▶ **ASSIGNMENT**
Some lines below hold "Rijswijk". Pick them out and copy them.
((
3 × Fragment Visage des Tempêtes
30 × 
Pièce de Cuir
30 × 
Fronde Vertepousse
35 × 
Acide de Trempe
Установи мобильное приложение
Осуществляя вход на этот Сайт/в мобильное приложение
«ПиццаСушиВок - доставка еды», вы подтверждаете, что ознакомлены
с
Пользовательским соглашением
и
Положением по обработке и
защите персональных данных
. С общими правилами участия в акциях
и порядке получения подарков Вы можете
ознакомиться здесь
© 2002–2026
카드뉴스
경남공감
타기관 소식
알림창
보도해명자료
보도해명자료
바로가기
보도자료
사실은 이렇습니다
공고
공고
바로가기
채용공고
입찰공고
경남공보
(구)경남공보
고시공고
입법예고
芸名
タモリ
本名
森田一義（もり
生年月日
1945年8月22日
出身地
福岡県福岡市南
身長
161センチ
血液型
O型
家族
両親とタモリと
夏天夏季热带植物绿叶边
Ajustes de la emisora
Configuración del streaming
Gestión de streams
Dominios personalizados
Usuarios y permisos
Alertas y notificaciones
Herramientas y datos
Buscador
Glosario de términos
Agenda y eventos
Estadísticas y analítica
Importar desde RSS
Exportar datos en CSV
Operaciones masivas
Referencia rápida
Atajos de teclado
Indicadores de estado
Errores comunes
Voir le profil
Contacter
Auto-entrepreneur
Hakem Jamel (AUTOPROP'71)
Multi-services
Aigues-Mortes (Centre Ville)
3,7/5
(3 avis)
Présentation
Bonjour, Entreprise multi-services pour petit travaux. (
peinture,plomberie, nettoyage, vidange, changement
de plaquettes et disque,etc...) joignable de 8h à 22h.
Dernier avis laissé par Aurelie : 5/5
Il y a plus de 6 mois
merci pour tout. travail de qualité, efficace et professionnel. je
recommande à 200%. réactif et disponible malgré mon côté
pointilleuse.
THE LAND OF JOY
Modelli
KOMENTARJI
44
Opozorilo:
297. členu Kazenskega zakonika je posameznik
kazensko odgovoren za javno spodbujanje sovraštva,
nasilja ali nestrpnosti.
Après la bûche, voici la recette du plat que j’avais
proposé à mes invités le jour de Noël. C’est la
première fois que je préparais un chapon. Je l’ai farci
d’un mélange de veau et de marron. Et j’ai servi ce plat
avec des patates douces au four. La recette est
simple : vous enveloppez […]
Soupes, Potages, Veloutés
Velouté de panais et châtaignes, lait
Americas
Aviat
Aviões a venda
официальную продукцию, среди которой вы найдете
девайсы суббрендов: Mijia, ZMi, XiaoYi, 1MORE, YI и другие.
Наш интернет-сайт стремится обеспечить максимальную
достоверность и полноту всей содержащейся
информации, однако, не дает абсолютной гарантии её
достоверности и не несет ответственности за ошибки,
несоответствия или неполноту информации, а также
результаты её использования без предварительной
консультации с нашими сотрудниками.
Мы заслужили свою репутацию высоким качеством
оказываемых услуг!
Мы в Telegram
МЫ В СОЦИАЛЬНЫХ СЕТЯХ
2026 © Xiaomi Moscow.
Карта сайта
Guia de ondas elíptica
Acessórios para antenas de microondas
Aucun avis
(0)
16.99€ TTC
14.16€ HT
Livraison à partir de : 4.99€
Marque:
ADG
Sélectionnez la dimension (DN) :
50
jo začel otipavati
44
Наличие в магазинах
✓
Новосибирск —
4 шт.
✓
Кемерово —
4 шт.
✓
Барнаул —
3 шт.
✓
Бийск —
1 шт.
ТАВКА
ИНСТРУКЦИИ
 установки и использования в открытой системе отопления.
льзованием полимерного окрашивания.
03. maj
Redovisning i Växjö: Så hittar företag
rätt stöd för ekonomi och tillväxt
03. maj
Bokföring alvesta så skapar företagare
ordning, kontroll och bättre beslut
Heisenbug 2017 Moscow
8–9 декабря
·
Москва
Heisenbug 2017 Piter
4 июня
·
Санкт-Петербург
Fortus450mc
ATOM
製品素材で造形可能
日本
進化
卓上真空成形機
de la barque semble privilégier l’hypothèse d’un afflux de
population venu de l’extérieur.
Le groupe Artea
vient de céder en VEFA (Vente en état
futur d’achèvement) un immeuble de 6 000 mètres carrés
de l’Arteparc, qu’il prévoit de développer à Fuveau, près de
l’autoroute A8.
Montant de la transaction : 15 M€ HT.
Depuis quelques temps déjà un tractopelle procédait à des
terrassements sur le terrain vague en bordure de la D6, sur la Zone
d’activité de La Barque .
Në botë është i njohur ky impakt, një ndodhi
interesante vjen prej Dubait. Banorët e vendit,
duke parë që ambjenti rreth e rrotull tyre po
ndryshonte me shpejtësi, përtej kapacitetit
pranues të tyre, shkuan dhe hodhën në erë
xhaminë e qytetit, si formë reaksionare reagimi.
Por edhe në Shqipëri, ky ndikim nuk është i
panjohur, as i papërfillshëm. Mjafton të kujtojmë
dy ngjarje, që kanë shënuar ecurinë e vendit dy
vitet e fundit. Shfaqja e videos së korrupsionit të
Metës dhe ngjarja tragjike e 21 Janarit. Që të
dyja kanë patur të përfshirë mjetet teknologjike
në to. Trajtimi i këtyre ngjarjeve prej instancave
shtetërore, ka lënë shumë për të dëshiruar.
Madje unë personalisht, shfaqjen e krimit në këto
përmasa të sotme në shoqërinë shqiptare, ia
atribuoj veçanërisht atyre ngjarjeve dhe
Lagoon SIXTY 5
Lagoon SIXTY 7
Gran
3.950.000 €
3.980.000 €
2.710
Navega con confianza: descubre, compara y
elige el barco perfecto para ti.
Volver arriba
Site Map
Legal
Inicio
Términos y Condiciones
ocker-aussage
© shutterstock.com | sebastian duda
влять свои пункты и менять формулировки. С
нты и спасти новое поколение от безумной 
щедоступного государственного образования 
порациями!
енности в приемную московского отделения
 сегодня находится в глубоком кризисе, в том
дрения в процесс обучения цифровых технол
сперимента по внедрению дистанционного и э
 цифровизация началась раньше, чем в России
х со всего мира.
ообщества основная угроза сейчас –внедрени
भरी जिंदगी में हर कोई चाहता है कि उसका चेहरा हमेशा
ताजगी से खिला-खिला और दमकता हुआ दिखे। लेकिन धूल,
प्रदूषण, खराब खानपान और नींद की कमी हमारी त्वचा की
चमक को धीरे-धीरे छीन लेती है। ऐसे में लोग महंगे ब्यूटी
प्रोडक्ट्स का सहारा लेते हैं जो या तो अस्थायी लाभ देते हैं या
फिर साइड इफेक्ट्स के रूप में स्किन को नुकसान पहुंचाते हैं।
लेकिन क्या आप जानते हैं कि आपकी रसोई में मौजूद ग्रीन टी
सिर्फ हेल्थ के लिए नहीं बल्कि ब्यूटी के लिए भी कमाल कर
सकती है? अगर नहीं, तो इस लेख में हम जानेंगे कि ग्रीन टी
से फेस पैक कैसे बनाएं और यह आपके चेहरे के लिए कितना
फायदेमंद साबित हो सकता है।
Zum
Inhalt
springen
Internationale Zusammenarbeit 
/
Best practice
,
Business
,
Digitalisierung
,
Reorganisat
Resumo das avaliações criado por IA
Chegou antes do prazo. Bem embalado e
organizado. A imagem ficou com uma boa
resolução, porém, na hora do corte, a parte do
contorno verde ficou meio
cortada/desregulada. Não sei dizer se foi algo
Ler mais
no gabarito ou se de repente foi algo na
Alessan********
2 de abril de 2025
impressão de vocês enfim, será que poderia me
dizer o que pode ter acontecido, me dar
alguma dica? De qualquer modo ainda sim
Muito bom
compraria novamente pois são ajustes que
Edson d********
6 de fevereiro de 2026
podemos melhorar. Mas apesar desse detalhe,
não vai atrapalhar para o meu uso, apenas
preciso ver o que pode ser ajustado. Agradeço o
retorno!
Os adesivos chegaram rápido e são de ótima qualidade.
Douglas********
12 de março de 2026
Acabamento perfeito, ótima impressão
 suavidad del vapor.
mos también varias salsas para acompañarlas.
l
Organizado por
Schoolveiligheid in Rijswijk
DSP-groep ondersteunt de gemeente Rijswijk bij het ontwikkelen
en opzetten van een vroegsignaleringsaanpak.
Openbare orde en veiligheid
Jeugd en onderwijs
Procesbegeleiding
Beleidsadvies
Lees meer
))
▶ **TASK RESULT**
Schoolveiligheid in Rijswijk
DSP-groep ondersteunt de gemeente Rijswijk bij het ontwikkelen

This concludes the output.